Congress Quietly Protects Pharmacies While Trumpeting Efforts To Curb Opioid Epidemic
Although Congress has passed an opioid package that includes such things as bolstering prescription drug monitoring and funding drug disposal efforts, it also sent through a measure that limits the Drug Enforcement Administration's powers to pursue pharmacies and wholesalers that the agency believes have contributed to the epidemic.
The New York Times:
Actions By Congress On Opioids Haven’t Included Limiting Them
Ed White has had a devilish time getting his painkiller prescription filled for intense back pain since a federal crackdown on opioid sales battened down the pharmacy shelves at the Walgreens near his home in Port Richey, Fla. Across the state in Fort Lauderdale, Maureen Kielian just put her son into a residential treatment facility to try to break his life-threatening opioid addiction. To suggest that the federal authorities have been too aggressive amid an opioid epidemic killing 29,000 people a year is absurd, she said.

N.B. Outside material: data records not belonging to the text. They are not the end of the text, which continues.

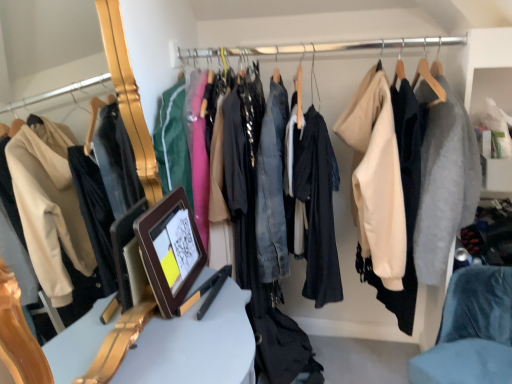 Question: Does brown wooden picture frame at center have a lesser width compared to white glossy table at center?

Choices:
 (A) no
 (B) yes

Answer: (B)

Question: Does brown wooden picture frame at center have a greater width compared to white glossy table at center?

Choices:
 (A) yes
 (B) no

Answer: (B)

Question: Does brown wooden picture frame at center have a larger size compared to white glossy table at center?

Choices:
 (A) no
 (B) yes

Answer: (A)

Question: Is brown wooden picture frame at center not within white glossy table at center?

Choices:
 (A) no
 (B) yes

Answer: (B)

Question: Is brown wooden picture frame at center positioned in front of white glossy table at center?

Choices:
 (A) no
 (B) yes

Answer: (A)

Question: Considering their positions, is velvet blue chair at lower right located in front of or behind brown wooden picture frame at center?

Choices:
 (A) front
 (B) behind

Answer: (B)

Question: From a real-world perspective, is velvet blue chair at lower right above or below brown wooden picture frame at center?

Choices:
 (A) above
 (B) below

Answer: (B)

Question: From their relative heights in the image, would you say velvet blue chair at lower right is taller or shorter than brown wooden picture frame at center?

Choices:
 (A) tall
 (B) short

Answer: (A)

Question: Which is correct: velvet blue chair at lower right is inside brown wooden picture frame at center, or outside of it?

Choices:
 (A) outside
 (B) inside

Answer: (A)

Question: Visually, is white glossy table at center positioned to the left or to the right of brown wooden picture frame at center?

Choices:
 (A) right
 (B) left

Answer: (A)

Question: From the image's perspective, is white glossy table at center positioned above or below brown wooden picture frame at center?

Choices:
 (A) below
 (B) above

Answer: (A)

Question: In terms of width, does white glossy table at center look wider or thinner when compared to brown wooden picture frame at center?

Choices:
 (A) thin
 (B) wide

Answer: (B)

Question: In terms of height, does white glossy table at center look taller or shorter compared to brown wooden picture frame at center?

Choices:
 (A) tall
 (B) short

Answer: (A)

Question: Would you say white glossy table at center is inside or outside velvet blue chair at lower right?

Choices:
 (A) outside
 (B) inside

Answer: (A)

Question: Considering the positions of white glossy table at center and velvet blue chair at lower right in the image, is white glossy table at center wider or thinner than velvet blue chair at lower right?

Choices:
 (A) wide
 (B) thin

Answer: (B) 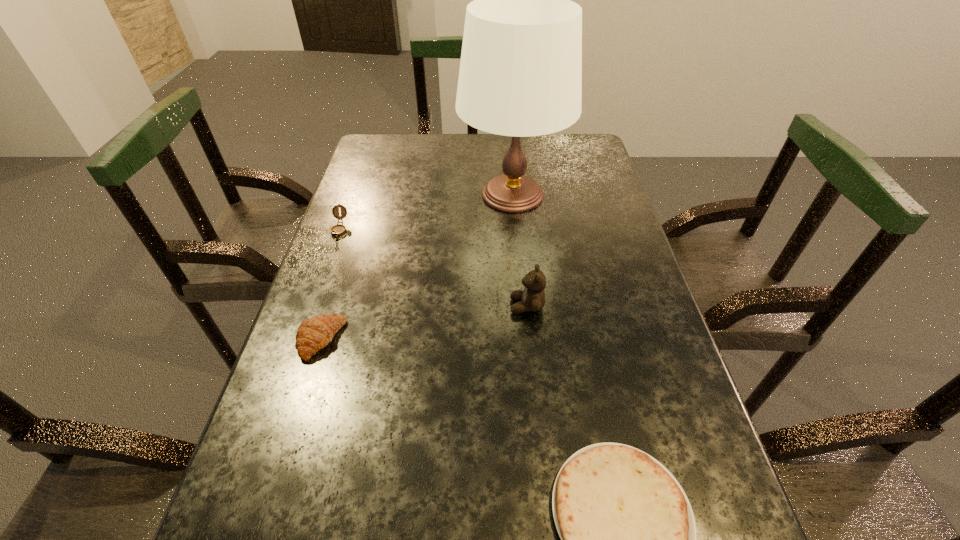 Identify the location of the tallest object. The image size is (960, 540). (520, 75).

Where is `teddy bear`? The width and height of the screenshot is (960, 540). teddy bear is located at coordinates (532, 298).

The height and width of the screenshot is (540, 960). Identify the location of compass. (338, 230).

Find the location of `crescent roll`. crescent roll is located at coordinates (313, 334).

The image size is (960, 540). Identify the location of vacant space positioned on the left of the tallest object. (413, 195).

Identify the location of vacant region located on the face of the teddy bear. The height and width of the screenshot is (540, 960). (352, 306).

The height and width of the screenshot is (540, 960). In order to click on vacant region located on the face of the teddy bear in this screenshot , I will do `click(394, 306)`.

The width and height of the screenshot is (960, 540). What are the coordinates of `vacant point located on the face of the teddy bear` in the screenshot? It's located at (380, 306).

Find the location of a particular element. vacant space located on the face of the compass is located at coordinates (292, 363).

Find the location of a particular element. The height and width of the screenshot is (540, 960). vacant space located 0.300m on the right of the crescent roll is located at coordinates (492, 340). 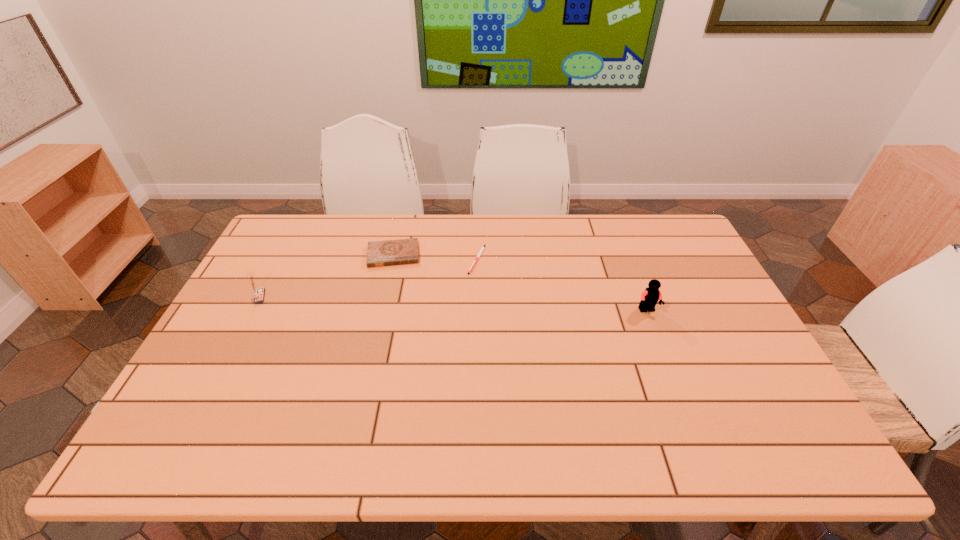 I want to click on the leftmost object, so click(258, 293).

Identify the location of matchbox. (258, 293).

The width and height of the screenshot is (960, 540). What are the coordinates of `the rightmost object` in the screenshot? It's located at (649, 298).

Where is `the nearest object`? This screenshot has width=960, height=540. the nearest object is located at coordinates (649, 298).

Find the location of a particular element. pen is located at coordinates (479, 254).

This screenshot has width=960, height=540. Identify the location of the shortest object. (479, 254).

Find the location of a particular element. The height and width of the screenshot is (540, 960). the second shortest object is located at coordinates (402, 251).

At what (x,y) coordinates should I click in order to perform the action: click on diary. Please return your answer as a coordinate pair (x, y). The image size is (960, 540). Looking at the image, I should click on (402, 251).

Locate an element on the screen. free space located 0.100m on the front of the matchbox is located at coordinates (241, 330).

Locate an element on the screen. Image resolution: width=960 pixels, height=540 pixels. vacant region located 0.060m on the front-facing side of the nearest object is located at coordinates (656, 332). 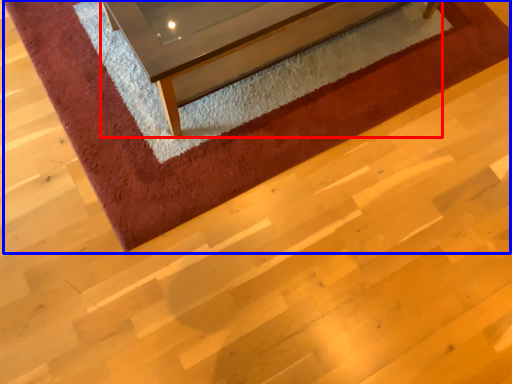 Question: Which object appears farthest to the camera in this image, furniture (highlighted by a red box) or mat (highlighted by a blue box)?

Choices:
 (A) furniture
 (B) mat

Answer: (B) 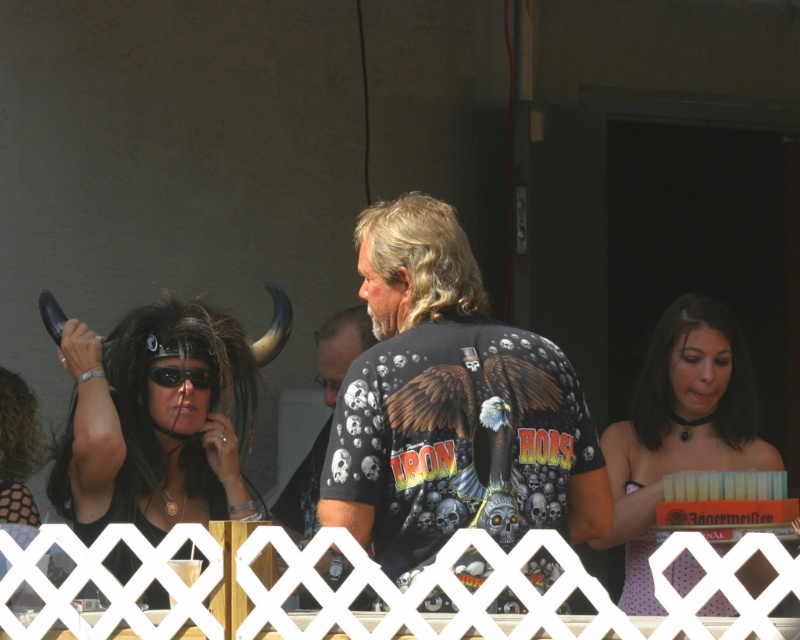 Which is in front, point (322, 490) or point (358, 230)?

Point (322, 490) is more forward.

Does point (448, 337) come farther from viewer compared to point (364, 230)?

No.

Where is `black matte t-shirt with eagle design at center`? This screenshot has height=640, width=800. black matte t-shirt with eagle design at center is located at coordinates (450, 406).

Which is more to the left, matte black helmet at left or black matte goggles at upper center?

matte black helmet at left is more to the left.

Consider the image. Who is positioned more to the right, matte black helmet at left or black matte goggles at upper center?

black matte goggles at upper center

Between point (100, 342) and point (200, 388), which one is positioned in front?

Point (100, 342) is more forward.

Image resolution: width=800 pixels, height=640 pixels. What are the coordinates of `matte black helmet at left` in the screenshot? It's located at (156, 422).

What are the coordinates of `black t-shirt with skulls at center` in the screenshot? It's located at (340, 348).

Does black t-shirt with skulls at center have a lesser height compared to black matte goggles at upper center?

No, black t-shirt with skulls at center is not shorter than black matte goggles at upper center.

Does point (336, 317) lie behind point (148, 371)?

Yes.

Where is `black t-shirt with skulls at center`? This screenshot has height=640, width=800. black t-shirt with skulls at center is located at coordinates (340, 348).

Faced with these competing stories, Congress has whipsawed between ensuring access to narcotic painkillers for people like Mr. White and addressing the addiction epidemic linked to those drugs. (Harris and Huetteman, 5/18)
Meanwhile, the FDA is expected to rule this month on an implant treatment option for opioid addiction —
The Promise And Price Of New Addiction Treatment Implant
Amid a raging opioid epidemic, there’s a plea for more treatment options. The Food and Drug Administration expects to have a decision on one by May 27. It’s an implant. Four rods, each about the size of a match stick, inserted in the upper arm. This new device, called Probuphine, delivers a continuous dose of an existing drug, buprenorphine but with better results, says implant maker Braeburn Pharmaceuticals. (Bebinger, 5/19)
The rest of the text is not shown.